Dear France: You Just Got Hacked. Don’t Make The Same Mistakes We Did.

A brief guide to the information wars.

Ooh, la la. So, it happened to you too. The frontrunning presidential candidate got hacked, and all his emails were dumped online in one giant cache. WikiLeaks is tweeting about it. There is a hashtag. 4chan’s /pol/ is all over it. Screenshots purporting to show corruption and secret bank transfers are going viral. The meme wars are on.

This is a plea: Do not get played the way the US press got played, gullibly falling into the trap set for it. And don’t ignore what happens online. These hacks are merely the stage for the misinformation machine.

Like ours, your election came down to two candidates. One of them, Marine Le Pen, is running on a platform of ethno-nationalism, and is sympathetic to the Kremlin. The other candidate, Emmanuel Macron, is an investment banker endorsed by the global status quo — why, even our ex-president Barack Obama just endorsed Macron, saying he was the one who “stood up for liberal values.”

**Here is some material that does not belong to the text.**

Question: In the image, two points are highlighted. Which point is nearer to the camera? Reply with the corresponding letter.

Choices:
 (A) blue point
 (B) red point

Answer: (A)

As in the US, the candidate and the political party running against the one liked by the Kremlin got hacked, not the other one. Funny how that goes. But I digress.

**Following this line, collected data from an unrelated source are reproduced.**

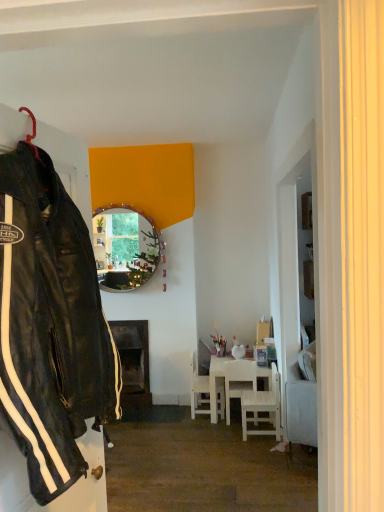 Find the location of `white glossy table at center`. white glossy table at center is located at coordinates (233, 380).

Describe the element at coordinates (199, 392) in the screenshot. Image resolution: width=384 pixels, height=512 pixels. I see `white matte chair at center, placed as the 3th chair when sorted from front to back` at that location.

The height and width of the screenshot is (512, 384). I want to click on white wooden chair at center, the second chair in the front-to-back sequence, so click(x=239, y=380).

You are a GUI agent. You are given a task and a screenshot of the screen. Output one action in this format:
    pyautogui.click(x=<x>, y=<y>)
    Task: Click on the white wooden chair at lower right, positioned as the third chair in back-to-front order
    This screenshot has width=384, height=512.
    Given the screenshot: What is the action you would take?
    click(x=262, y=408)

Who is taller, white glossy table at center or dark wood fireplace at center?

Standing taller between the two is dark wood fireplace at center.

Does white glossy table at center touch dark wood fireplace at center?

white glossy table at center and dark wood fireplace at center are not in contact.

Where is `table below the dark wood fireplace at center (from a real-world perspective)`? table below the dark wood fireplace at center (from a real-world perspective) is located at coordinates (233, 380).

Is white glossy table at center smaller than dark wood fireplace at center?

No.

From a real-world perspective, is black leather jacket at left located beneath white wooden chair at lower right, the first chair when ordered from front to back?

No.

Measure the distance from black leather jacket at left to white wooden chair at lower right, the first chair when ordered from front to back.

The distance of black leather jacket at left from white wooden chair at lower right, the first chair when ordered from front to back, is 2.33 meters.

Does point (60, 438) lie behind point (276, 386)?

No, it is not.

Which object is more forward, black leather jacket at left or white wooden chair at lower right, the first chair when ordered from front to back?

black leather jacket at left is more forward.

At what (x,y) coordinates should I click in order to perform the action: click on the 2nd chair positioned below the matte circular mirror at center (from the image's perspective). Please return your answer as a coordinate pair (x, y). This screenshot has width=384, height=512. Looking at the image, I should click on (239, 380).

Considering the sizes of matte circular mirror at center and white wooden chair at center, the second chair in the front-to-back sequence, in the image, is matte circular mirror at center bigger or smaller than white wooden chair at center, the second chair in the front-to-back sequence,?

matte circular mirror at center is bigger than white wooden chair at center, the second chair in the front-to-back sequence.

Considering the relative sizes of matte circular mirror at center and white wooden chair at center, arranged as the 2th chair when viewed from the back, in the image provided, is matte circular mirror at center wider than white wooden chair at center, arranged as the 2th chair when viewed from the back,?

No.

Is black leather jacket at left next to white matte chair at center, placed as the 3th chair when sorted from front to back?

No, black leather jacket at left is not making contact with white matte chair at center, placed as the 3th chair when sorted from front to back.

Which is closer, (59, 207) or (207, 413)?

Clearly, point (59, 207) is closer to the camera than point (207, 413).

Is black leather jacket at left positioned with its back to white matte chair at center, placed as the 3th chair when sorted from front to back?

No, black leather jacket at left's orientation is not away from white matte chair at center, placed as the 3th chair when sorted from front to back.

Which object is wider, white glossy table at center or matte circular mirror at center?

With larger width is white glossy table at center.

Between white glossy table at center and matte circular mirror at center, which one has less height?

white glossy table at center is shorter.

From a real-world perspective, between white glossy table at center and matte circular mirror at center, who is vertically higher?

From a 3D spatial view, matte circular mirror at center is above.

Is point (247, 378) closer to camera compared to point (126, 229)?

Yes, it is.

From the image's perspective, is black leather jacket at left above or below matte circular mirror at center?

black leather jacket at left is situated lower than matte circular mirror at center in the image.

Considering the sizes of black leather jacket at left and matte circular mirror at center in the image, is black leather jacket at left bigger or smaller than matte circular mirror at center?

Clearly, black leather jacket at left is larger in size than matte circular mirror at center.

From a real-world perspective, is black leather jacket at left physically located above or below matte circular mirror at center?

black leather jacket at left is situated higher than matte circular mirror at center in the real world.

Is black leather jacket at left not close to matte circular mirror at center?

→ Indeed, black leather jacket at left is not near matte circular mirror at center.

Where is `mirror above the white matte chair at center, placed as the 3th chair when sorted from front to back (from a real-world perspective)`? The width and height of the screenshot is (384, 512). mirror above the white matte chair at center, placed as the 3th chair when sorted from front to back (from a real-world perspective) is located at coordinates (125, 248).

Based on the photo, considering the relative positions of matte circular mirror at center and white matte chair at center, placed as the 3th chair when sorted from front to back, in the image provided, is matte circular mirror at center to the right of white matte chair at center, placed as the 3th chair when sorted from front to back, from the viewer's perspective?

In fact, matte circular mirror at center is to the left of white matte chair at center, placed as the 3th chair when sorted from front to back.

Looking at this image, from the image's perspective, between matte circular mirror at center and white matte chair at center, placed as the 3th chair when sorted from front to back, who is located below?

white matte chair at center, placed as the 3th chair when sorted from front to back, is shown below in the image.

Locate an element on the screen. fireplace that is above the white glossy table at center (from a real-world perspective) is located at coordinates (133, 361).

Which chair is the 3rd one when counting from the right side of the black leather jacket at left? Please provide its 2D coordinates.

[(262, 408)]

Estimate the real-world distances between objects in this image. Which object is closer to white matte chair at center, placed as the 3th chair when sorted from front to back, white glossy table at center or black leather jacket at left?

A: Based on the image, white glossy table at center appears to be nearer to white matte chair at center, placed as the 3th chair when sorted from front to back.

From the image, which object appears to be farther from white glossy table at center, dark wood fireplace at center or black leather jacket at left?

Based on the image, black leather jacket at left appears to be further to white glossy table at center.

Based on the photo, looking at the image, which one is located closer to dark wood fireplace at center, black leather jacket at left or white glossy table at center?

Among the two, white glossy table at center is located nearer to dark wood fireplace at center.

Looking at the image, which one is located closer to dark wood fireplace at center, white matte chair at center, placed as the 3th chair when sorted from front to back, or matte circular mirror at center?

The object closer to dark wood fireplace at center is white matte chair at center, placed as the 3th chair when sorted from front to back.

When comparing their distances from white glossy table at center, does matte circular mirror at center or white wooden chair at lower right, positioned as the third chair in back-to-front order, seem closer?

white wooden chair at lower right, positioned as the third chair in back-to-front order.

Which object lies further to the anchor point dark wood fireplace at center, white matte chair at center, placed as the 3th chair when sorted from front to back, or white glossy table at center?

white glossy table at center lies further to dark wood fireplace at center than the other object.

Estimate the real-world distances between objects in this image. Which object is further from black leather jacket at left, white matte chair at center, the 1th chair positioned from the back, or white wooden chair at center, the second chair in the front-to-back sequence?

Based on the image, white matte chair at center, the 1th chair positioned from the back, appears to be further to black leather jacket at left.

Considering their positions, is white wooden chair at center, the second chair in the front-to-back sequence, positioned closer to white wooden chair at lower right, the first chair when ordered from front to back, than white matte chair at center, the 1th chair positioned from the back?

white wooden chair at center, the second chair in the front-to-back sequence.

Find the location of `chair situated between white matte chair at center, the 1th chair positioned from the back, and white glossy table at center from left to right`. chair situated between white matte chair at center, the 1th chair positioned from the back, and white glossy table at center from left to right is located at coordinates (239, 380).

Find the location of a particular element. This screenshot has width=384, height=512. fireplace between matte circular mirror at center and white glossy table at center in the up-down direction is located at coordinates (133, 361).

I want to click on mirror located between black leather jacket at left and dark wood fireplace at center in the depth direction, so (x=125, y=248).

This screenshot has width=384, height=512. Find the location of `chair positioned between white wooden chair at lower right, positioned as the third chair in back-to-front order, and white matte chair at center, placed as the 3th chair when sorted from front to back, from near to far`. chair positioned between white wooden chair at lower right, positioned as the third chair in back-to-front order, and white matte chair at center, placed as the 3th chair when sorted from front to back, from near to far is located at coordinates (239, 380).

But there are big differences between the attacks in the United States and France as well. For one thing, this dump of stolen emails came about 41 hours before your election, and just one precious hour before French media entered the blackout period during which it cannot report substantive stuff about either candidate. So the rumor mill will mostly stay online. For another, yours is not a close election like the US one. Macron is polling at 22 percentage points higher than his competitor — far, far more than the US margin between Trump and Clinton.

But it’s not time to relax. The US experience shows the many ways such uncurated dumps of hacked emails fuel viral misinformation, create grave violations of privacy, and leave the public in a state that is more confused than illuminated.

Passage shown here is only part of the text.